In the previous fiscal year, Denon benefited from a strong AVR lineup and its entry into new categories, such as the company’s first virtual surround bar, universal remotes, iPod-docking networked music systems and iPod-docking digital media adapters, Stinziano said. Nonetheless, a rocky economy and late shipments of multiple products yielded a small decline in Denon sales during the fiscal year ending March 31, he said.

Stinziano forecasts a minimum 10 percent sales gain in the current fiscal year, however, for several reasons including improved product availability, more Blu-ray SKUs, improved Blu-ray availability and Blu-ray’s impact on AVR sales. “Our AVR sales improve when Blu-ray is in the stores,” Stinziano said.

Perhaps a more critical factor in Denon’s sales forecasts is the company’s expectation that its AVRs will gain share in the sub-$1,000 price range because of improved competitiveness. “Above $1,000, we’ve always been No. 1 in dollars,” he said. “Below $1,000, we had a very good year last year, but this year we’ll get better compared to the competition.”

Already, he said, NPD statistics showed Denon besting Yamaha in AVR sales for the first time in February and March 2008. In fiscal 2007, Denon put its second-place AVR dollar share at 20.1 percent, and it’s targeting a 23 percent share in fiscal 2008 ending next March, Stinziano said.

Denon also forecasts industry-wide factory-level sales gains of 2 percent to $735 million in receivers and amps in calendar 2008 and a 113 percent gain in optical disc players to $856 million, including Blu-ray disc players.

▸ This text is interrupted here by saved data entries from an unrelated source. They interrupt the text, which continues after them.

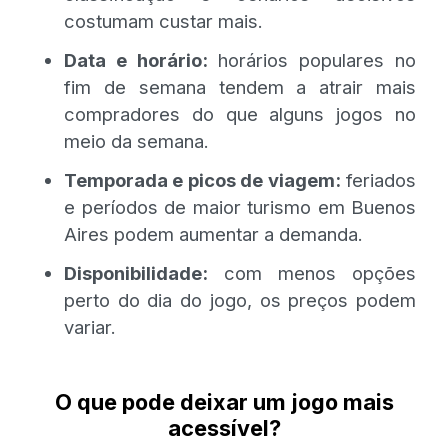
costumam custar mais.
Data e horário:
horários populares no
fim de semana tendem a atrair mais
compradores do que alguns jogos no
meio da semana.
Temporada e picos de viagem:
feriados
e períodos de maior turismo em Buenos
Aires podem aumentar a demanda.
Disponibilidade:
com menos opções
perto do dia do jogo, os preços podem
variar.
O que pode deixar um jogo mais
acessível?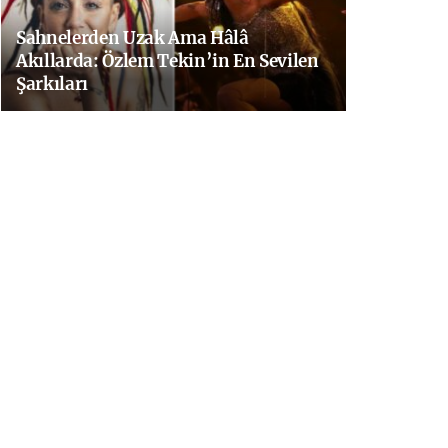
Sahnelerden Uzak Ama Hâlâ
Akıllarda: Özlem Tekin’in En Sevilen
Şarkıları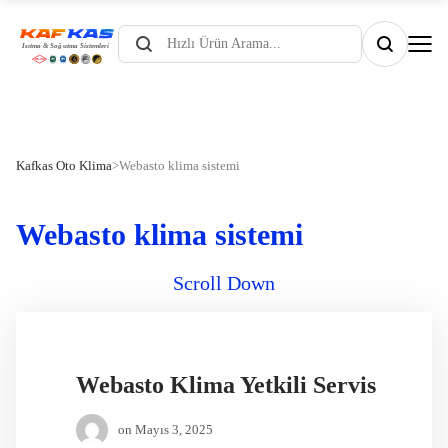
Products
search
Kafkas Oto Klima
>
Webasto klima sistemi
Webasto klima sistemi
Scroll Down
Webasto Klima Yetkili Servis
on
Mayıs 3, 2025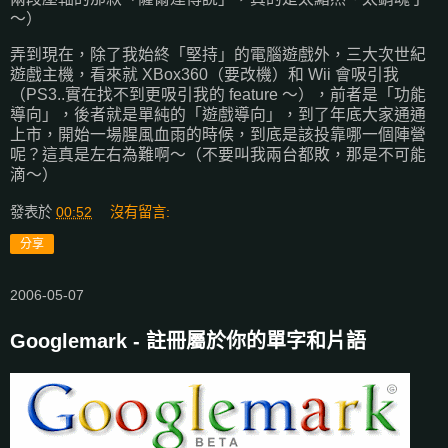
～）
弄到現在，除了我始終「堅持」的電腦遊戲外，三大次世紀
遊戲主機，看來就 XBox360（要改機）和 Wii 會吸引我
（PS3..實在找不到更吸引我的 feature ～），前者是「功能
導向」，後者就是單純的「遊戲導向」，到了年底大家通通
上市，開始一場腥風血雨的時候，到底是該投靠哪一個陣營
呢？這真是左右為難啊～（不要叫我兩台都敗，那是不可能
滴～）
發表於
00:52
沒有留言:
分享
2006-05-07
Googlemark - 註冊屬於你的單字和片語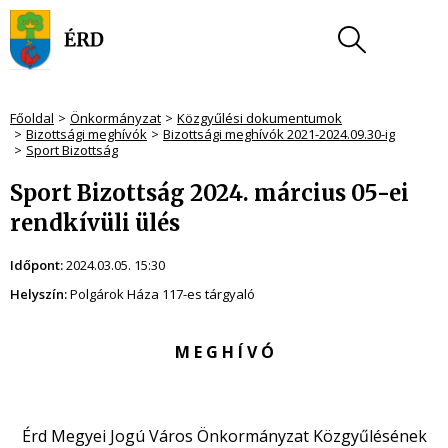
Főoldal
Önkormányzat
Közgyűlési dokumentumok
Bizottsági meghívók
Bizottsági meghívók 2021-2024.09.30-ig
Sport Bizottság
Sport Bizottság 2024. március 05-ei
rendkívüli ülés
Időpont:
2024.03.05. 15:30
Helyszín:
Polgárok Háza 117-es tárgyaló
M E G H Í V Ó
Érd Megyei Jogú Város Önkormányzat Közgyűlésének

Executives from Denon and parent D&M Holdings declined comment on reports that D&M’s largest shareholder plans to sell its 49 percent stake in the company. D&M also said its financials for the fiscal year ending March 31 will be released in a matter of days.

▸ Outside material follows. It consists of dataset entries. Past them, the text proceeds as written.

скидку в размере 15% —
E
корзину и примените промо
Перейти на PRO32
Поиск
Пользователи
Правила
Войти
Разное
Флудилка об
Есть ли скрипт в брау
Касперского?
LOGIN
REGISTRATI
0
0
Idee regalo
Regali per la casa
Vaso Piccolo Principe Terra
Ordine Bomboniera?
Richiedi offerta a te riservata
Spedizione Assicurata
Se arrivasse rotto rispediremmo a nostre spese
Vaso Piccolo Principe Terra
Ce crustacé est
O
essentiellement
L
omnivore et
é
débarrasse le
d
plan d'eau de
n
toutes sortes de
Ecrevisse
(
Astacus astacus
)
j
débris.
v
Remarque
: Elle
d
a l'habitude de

In other developments, Denon:

  • expanded its virtual-surround sound bar selection to two models with a lower priced model at $$499, joining an $1,199 model.
  • launched its first noise-canceling headphones, priced at a suggested $299. It joins about 15 other headphones lacking noise cancellation.
  • switched to Sirius-ready capability from XM-ready capability in lower priced AVRs.
  • added dual XM/Sirius-ready capability for the first time to AVRs, but only at higher price points.
  • did not expand HD Radio to additional SKUs beyond two current high-end AVRs at a suggested $2,499 and $5,200, and a $699 tabletop networked music system.
  • carried over three AVRs to join its 10 new models.
  • said it is considering a Blu-ray player that will play multichannel DVD-Audio and SACD discs.
  • expanded compatibility of AVRs with its optional ZigBee-based wireless-RF remote to models priced down to a suggested $599.
  • and said it plans POP materials for Audyssey’s Dynamic Volume feature.

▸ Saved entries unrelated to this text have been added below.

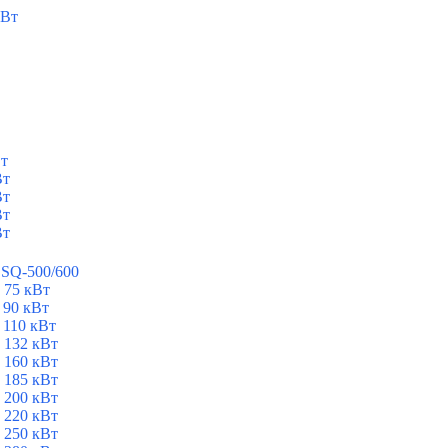
кВт
Вт
Вт
Вт
Вт
Вт
ESQ-500/600
 75 кВт
 90 кВт
 110 кВт
 132 кВт
 160 кВт
 185 кВт
 200 кВт
 220 кВт
 250 кВт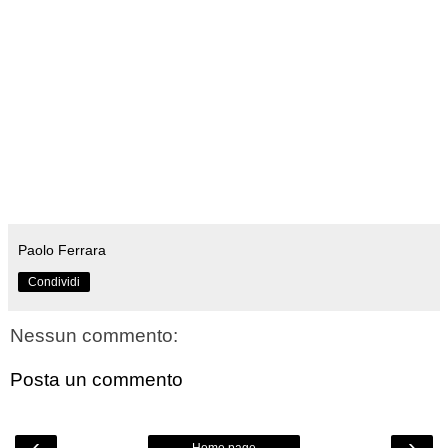
Paolo Ferrara
Condividi
Nessun commento:
Posta un commento
‹
›
Home page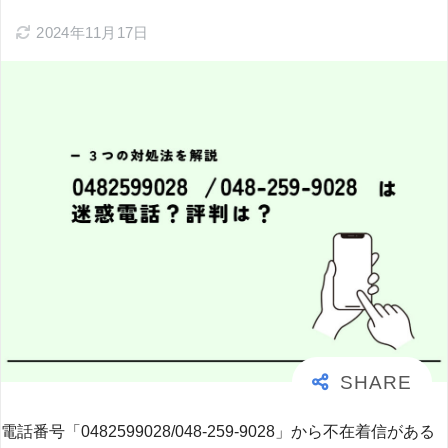
2024年11月17日
電話番号「0482599028/048-259-9028」から不在着信がある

In Blu-ray, demand has exceeded Denon’s expectations, but the company will catch up with “the majority of demand” by August or September, Stinziano said. 

The new Blu-ray model, like its two companions, support Bonus View, Deep Color, SD cards, and decoding of all Blu-ray authorized surround formats but lack xvYCC support and AVCHD playback. The new model offers the same features and internal construction quality of the $1,999 player but uses a single-layer steel chassis instead of a multilayer steel chassis, and it uses a molded front panel instead of aluminum.

The 10 new AVRs include five models in the company’s big-box-oriented Retail Home Theater series. All are priced from $299 to $1,199. Shipments of the first models begin in July.